What to produce
Of the lines in the material below, print only those from the one containing "organizations make decisions" to the one containing "I can arrange viewings for you, negotiate the", ends included, exactly as written and without pictures.

Input records

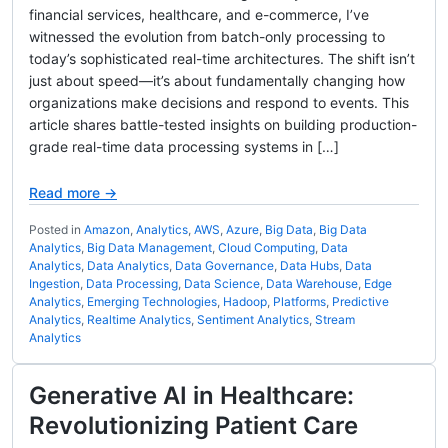
financial services, healthcare, and e-commerce, I’ve
witnessed the evolution from batch-only processing to
today’s sophisticated real-time architectures. The shift isn’t
just about speed—it’s about fundamentally changing how
organizations make decisions and respond to events. This
article shares battle-tested insights on building production-
grade real-time data processing systems in […]
Read more →
Posted in
Amazon
,
Analytics
,
AWS
,
Azure
,
Big Data
,
Big Data
Analytics
,
Big Data Management
,
Cloud Computing
,
Data
Analytics
,
Data Analytics
,
Data Governance
,
Data Hubs
,
Data
Ingestion
,
Data Processing
,
Data Science
,
Data Warehouse
,
Edge
Analytics
,
Emerging Technologies
,
Hadoop
,
Platforms
,
Predictive
Analytics
,
Realtime Analytics
,
Sentiment Analytics
,
Stream
Analytics
Generative AI in Healthcare:
Revolutionizing Patient Care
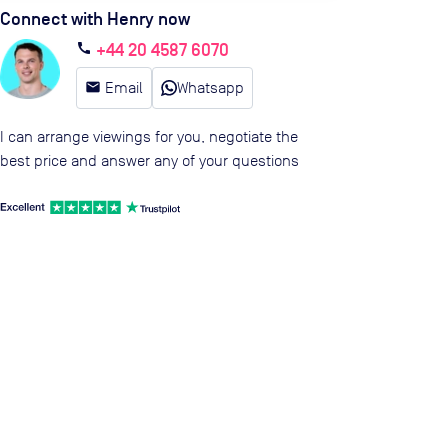
Connect with Henry now
+44 20 4587 6070
call
email
Email
Whatsapp
I can arrange viewings for you, negotiate the
best price and answer any of your questions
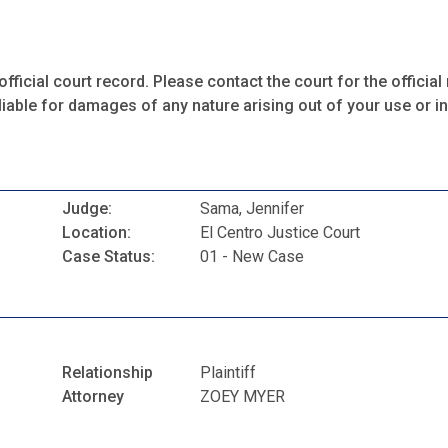
fficial court record. Please contact the court for the official 
iable for damages of any nature arising out of your use or ina
Judge:
Sama, Jennifer
Location:
El Centro Justice Court
Case Status:
01 - New Case
Relationship
Plaintiff
Attorney
ZOEY MYER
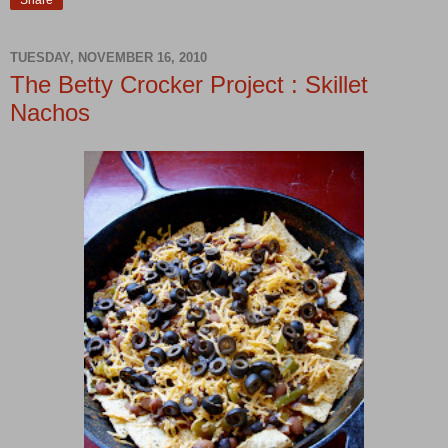
Share
TUESDAY, NOVEMBER 16, 2010
The Betty Crocker Project : Skillet
Nachos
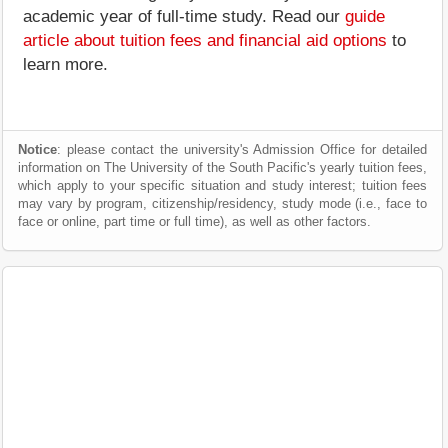
academic year of full-time study. Read our
guide
article about tuition fees and financial aid options
to
learn more.
Notice
: please contact the university's Admission Office for detailed
information on The University of the South Pacific's yearly tuition fees,
which apply to your specific situation and study interest; tuition fees
may vary by program, citizenship/residency, study mode (i.e., face to
face or online, part time or full time), as well as other factors.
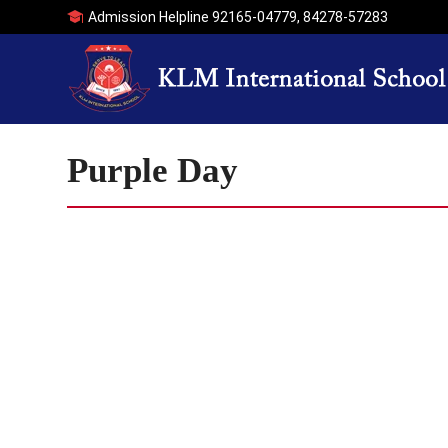
Admission Helpline
92165-04779
,
84278-57283
Purple Day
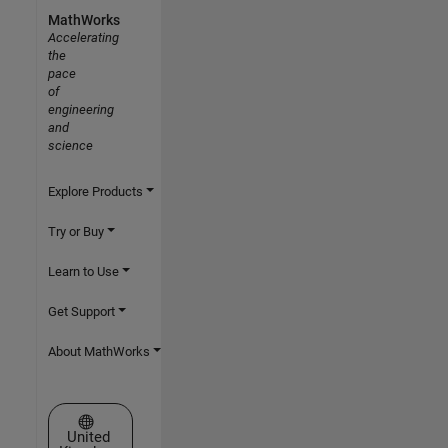
MathWorks
Accelerating
the
pace
of
engineering
and
science
Explore Products
Try or Buy
Learn to Use
Get Support
About MathWorks
Select a Web Site
United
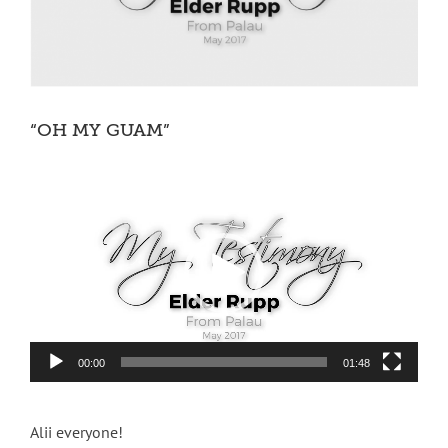
“OH MY GUAM”
Video
Player
00:00
01:48
Alii everyone!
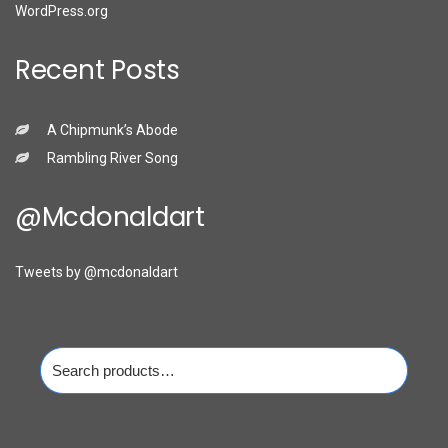
WordPress.org
Recent Posts
A Chipmunk’s Abode
Rambling River Song
@mcdonaldart
Tweets by @mcdonaldart
Search
for:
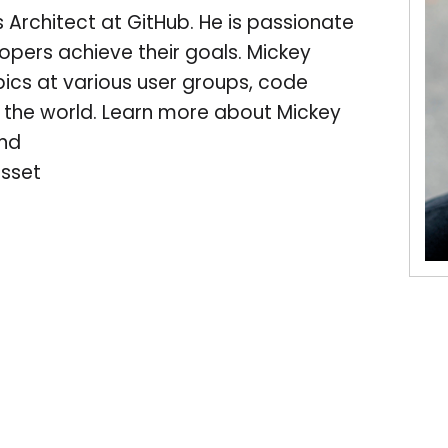
 Architect at GitHub. He is passionate
pers achieve their goals. Mickey
cs at various user groups, code
the world. Learn more about Mickey
and
sset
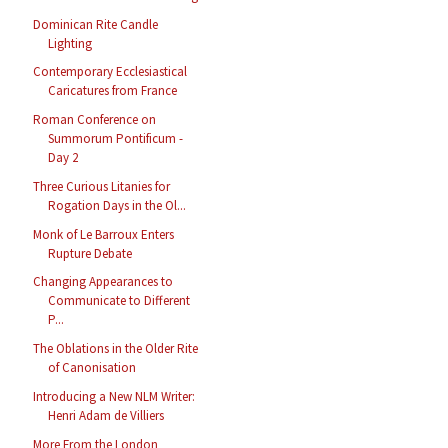
Dominican Rite Candle
Lighting
Contemporary Ecclesiastical
Caricatures from France
Roman Conference on
Summorum Pontificum -
Day 2
Three Curious Litanies for
Rogation Days in the Ol...
Monk of Le Barroux Enters
Rupture Debate
Changing Appearances to
Communicate to Different
P...
The Oblations in the Older Rite
of Canonisation
Introducing a New NLM Writer:
Henri Adam de Villiers
More From the London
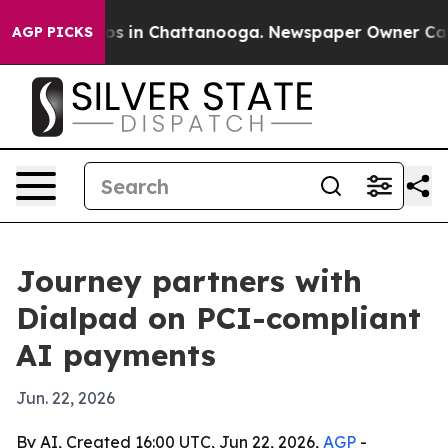
apse
Chaos in Chattanooga. Newspaper Owner Calls th
AGP PICKS
Journey partners with
Dialpad on PCI-compliant
AI payments
Jun. 22, 2026
By AI, Created 16:00 UTC, Jun 22, 2026,
AGP
-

Output of the exercise
organizations make decisions and respond to events. This
article shares battle-tested insights on building production-
grade real-time data processing systems in […]
Read more →
Posted in
Amazon
,
Analytics
,
AWS
,
Azure
,
Big Data
,
Big Data
Analytics
,
Big Data Management
,
Cloud Computing
,
Data
Analytics
,
Data Analytics
,
Data Governance
,
Data Hubs
,
Data
Ingestion
,
Data Processing
,
Data Science
,
Data Warehouse
,
Edge
Analytics
,
Emerging Technologies
,
Hadoop
,
Platforms
,
Predictive
Analytics
,
Realtime Analytics
,
Sentiment Analytics
,
Stream
Analytics
Generative AI in Healthcare:
Revolutionizing Patient Care
Connect with Henry now
+44 20 4587 6070
call
email
Email
Whatsapp
I can arrange viewings for you, negotiate the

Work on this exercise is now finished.